**PROBLEM TO WORK ON:**
Only lines with the word "Verein" are needed; collect each of them from the listing below.

**MATERIAL TO PROCESS:**
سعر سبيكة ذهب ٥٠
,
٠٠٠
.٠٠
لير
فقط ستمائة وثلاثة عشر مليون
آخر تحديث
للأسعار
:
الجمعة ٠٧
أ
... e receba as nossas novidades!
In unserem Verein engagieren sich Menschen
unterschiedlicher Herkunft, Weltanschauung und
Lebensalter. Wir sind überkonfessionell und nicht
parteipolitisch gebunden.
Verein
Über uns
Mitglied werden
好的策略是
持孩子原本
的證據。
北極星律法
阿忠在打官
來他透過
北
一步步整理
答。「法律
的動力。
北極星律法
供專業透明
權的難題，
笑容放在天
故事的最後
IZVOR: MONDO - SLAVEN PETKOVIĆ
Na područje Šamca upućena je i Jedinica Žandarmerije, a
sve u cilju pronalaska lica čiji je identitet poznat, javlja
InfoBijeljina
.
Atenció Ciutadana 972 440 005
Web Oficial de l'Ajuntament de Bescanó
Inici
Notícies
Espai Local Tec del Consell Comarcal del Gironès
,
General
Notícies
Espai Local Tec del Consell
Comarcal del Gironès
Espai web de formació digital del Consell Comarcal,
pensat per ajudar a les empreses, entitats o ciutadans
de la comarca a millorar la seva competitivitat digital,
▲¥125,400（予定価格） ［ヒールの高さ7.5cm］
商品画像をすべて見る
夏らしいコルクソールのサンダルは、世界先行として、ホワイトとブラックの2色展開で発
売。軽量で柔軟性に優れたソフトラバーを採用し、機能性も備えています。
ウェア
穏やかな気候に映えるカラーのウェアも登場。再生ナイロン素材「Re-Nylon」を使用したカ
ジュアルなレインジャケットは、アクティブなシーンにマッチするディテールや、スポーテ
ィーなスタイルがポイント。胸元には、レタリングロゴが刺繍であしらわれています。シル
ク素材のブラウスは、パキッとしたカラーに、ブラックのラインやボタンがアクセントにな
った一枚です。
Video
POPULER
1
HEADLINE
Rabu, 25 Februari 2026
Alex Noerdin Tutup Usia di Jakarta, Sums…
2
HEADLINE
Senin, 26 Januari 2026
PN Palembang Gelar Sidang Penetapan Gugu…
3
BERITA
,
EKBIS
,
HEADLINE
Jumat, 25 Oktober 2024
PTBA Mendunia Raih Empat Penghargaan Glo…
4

==

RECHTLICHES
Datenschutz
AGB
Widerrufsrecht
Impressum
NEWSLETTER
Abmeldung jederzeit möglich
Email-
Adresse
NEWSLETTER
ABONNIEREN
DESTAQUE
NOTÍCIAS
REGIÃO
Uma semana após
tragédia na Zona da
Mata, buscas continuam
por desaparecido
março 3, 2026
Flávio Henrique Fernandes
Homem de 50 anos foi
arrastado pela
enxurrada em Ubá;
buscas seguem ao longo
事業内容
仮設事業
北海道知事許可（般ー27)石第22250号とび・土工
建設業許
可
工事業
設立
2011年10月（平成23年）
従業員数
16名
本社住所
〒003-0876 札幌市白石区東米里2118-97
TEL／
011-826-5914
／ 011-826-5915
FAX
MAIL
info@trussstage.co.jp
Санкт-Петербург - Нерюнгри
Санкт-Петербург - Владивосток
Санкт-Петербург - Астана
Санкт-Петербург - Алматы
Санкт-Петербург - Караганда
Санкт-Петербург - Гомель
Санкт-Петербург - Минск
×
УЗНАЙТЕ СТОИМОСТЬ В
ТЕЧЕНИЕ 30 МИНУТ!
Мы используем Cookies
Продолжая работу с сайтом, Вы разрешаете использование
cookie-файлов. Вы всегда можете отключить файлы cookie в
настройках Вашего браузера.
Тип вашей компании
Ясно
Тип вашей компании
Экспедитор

--

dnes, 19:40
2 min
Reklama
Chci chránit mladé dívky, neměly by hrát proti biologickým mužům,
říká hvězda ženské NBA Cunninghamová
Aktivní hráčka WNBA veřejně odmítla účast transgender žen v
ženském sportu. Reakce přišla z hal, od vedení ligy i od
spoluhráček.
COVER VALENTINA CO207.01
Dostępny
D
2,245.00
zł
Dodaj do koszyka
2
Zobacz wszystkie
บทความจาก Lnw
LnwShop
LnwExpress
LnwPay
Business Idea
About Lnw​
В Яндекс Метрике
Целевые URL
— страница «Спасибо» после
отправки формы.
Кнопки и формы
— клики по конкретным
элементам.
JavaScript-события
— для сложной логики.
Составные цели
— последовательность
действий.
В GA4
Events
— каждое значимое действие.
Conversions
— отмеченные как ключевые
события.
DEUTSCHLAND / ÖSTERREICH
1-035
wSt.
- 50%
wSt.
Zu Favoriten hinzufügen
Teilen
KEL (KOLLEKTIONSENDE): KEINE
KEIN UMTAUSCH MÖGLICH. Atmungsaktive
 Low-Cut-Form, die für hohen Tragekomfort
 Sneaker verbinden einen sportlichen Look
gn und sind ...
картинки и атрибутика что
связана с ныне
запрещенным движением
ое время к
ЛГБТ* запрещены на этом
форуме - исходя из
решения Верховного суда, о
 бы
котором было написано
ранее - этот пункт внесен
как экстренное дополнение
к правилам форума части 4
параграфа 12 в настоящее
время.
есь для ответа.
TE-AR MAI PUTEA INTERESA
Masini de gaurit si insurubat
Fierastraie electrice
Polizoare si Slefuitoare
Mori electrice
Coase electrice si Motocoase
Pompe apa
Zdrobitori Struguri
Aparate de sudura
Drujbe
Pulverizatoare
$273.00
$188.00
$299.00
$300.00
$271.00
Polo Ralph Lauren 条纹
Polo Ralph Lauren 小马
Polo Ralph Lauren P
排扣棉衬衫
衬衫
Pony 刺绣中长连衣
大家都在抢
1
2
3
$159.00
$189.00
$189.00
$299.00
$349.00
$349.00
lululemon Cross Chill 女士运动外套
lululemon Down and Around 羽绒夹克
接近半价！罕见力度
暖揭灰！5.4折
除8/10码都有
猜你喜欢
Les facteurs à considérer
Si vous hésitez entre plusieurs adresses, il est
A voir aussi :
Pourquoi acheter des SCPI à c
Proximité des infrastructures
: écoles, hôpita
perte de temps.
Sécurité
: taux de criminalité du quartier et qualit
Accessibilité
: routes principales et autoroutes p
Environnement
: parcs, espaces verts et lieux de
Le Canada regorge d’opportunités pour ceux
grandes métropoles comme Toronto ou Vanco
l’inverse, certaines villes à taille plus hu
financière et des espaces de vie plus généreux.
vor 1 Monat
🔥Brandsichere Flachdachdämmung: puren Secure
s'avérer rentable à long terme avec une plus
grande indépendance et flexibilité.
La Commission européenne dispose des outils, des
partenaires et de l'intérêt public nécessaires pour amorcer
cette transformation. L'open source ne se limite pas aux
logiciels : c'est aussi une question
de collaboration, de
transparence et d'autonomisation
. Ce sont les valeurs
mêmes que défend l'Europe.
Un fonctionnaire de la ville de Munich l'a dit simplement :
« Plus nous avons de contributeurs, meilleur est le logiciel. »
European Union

**WORKED SOLUTION:**
In unserem Verein engagieren sich Menschen
Verein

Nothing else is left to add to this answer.